A stone is dropped from a height h.simultaneously another stone is thrown up from the ground which reaches the height 4h.the two stones cross each other after a time-------------

For upper stone which is dropped downwards the distance traveled is

S₁ = ut + 1/2  g t^2

Here u = 0

g = accln due to gravity = 9.8 m/s²

So S₁ = 1/2g t²

Distance of stone from ground is = h - S₁ = h -  0.5 g t²    ....(1)

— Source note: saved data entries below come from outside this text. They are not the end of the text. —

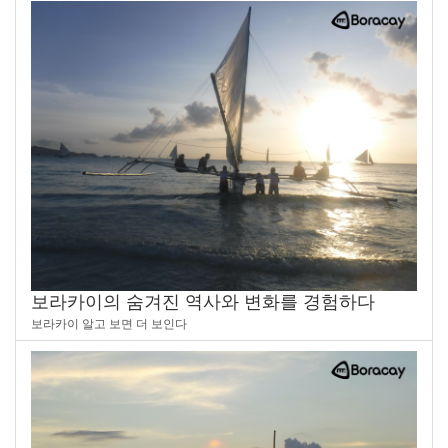
보라카이의 숨겨진 역사와 변화를 경험하다
보라카이 알고 보면 더 보인다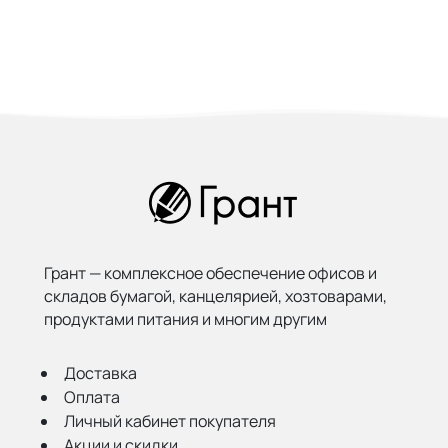
Грант — комплексное обеспечение офисов и
складов бумагой,
канцелярией, хозтоварами,
продуктами питания и многим другим
Доставка
Оплата
Личный кабинет покупателя
Акции и скидки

Now for stone thrown upwards such that it goes to height 4h from ground

Potential energy at top = Kinetic energy from the point of projection

or mg(4h) = 1/2 m u²

or u = (8hg)^1/2

Thus S₂ = ut  -  0.5 g t²

or S₂ =  (8hg)^1/2 t - 0.5 g t²   ........(2)

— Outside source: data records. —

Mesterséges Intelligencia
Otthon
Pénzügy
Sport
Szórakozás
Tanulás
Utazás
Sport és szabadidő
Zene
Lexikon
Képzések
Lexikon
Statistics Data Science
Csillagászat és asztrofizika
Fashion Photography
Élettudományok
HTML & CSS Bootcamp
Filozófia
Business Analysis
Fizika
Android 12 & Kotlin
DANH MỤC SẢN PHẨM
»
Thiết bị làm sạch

Now for the two stones to meet

h - S₁ = S₂  

or h -  0.5 g t²   =  (8hg)^1/2 t - 0.5 g t²                (from 1 and 2)

or h = (8hg)^1/2 t 

or t = ( h/8g) ^1/2

I thnk this could help u...

With Regards,

RONIT MOHANTY^®

initial vel of stone thrown up from ground v(say)

0²-v²=-2g(4h)

=>v=√(8gh)

since both are droped symultameously

hence relative accleration is 0

so vel. of thrown up will seem constant to vel to the dropped one

hence time=dist/speed=h/√(8gh)=√(h/8g) ans.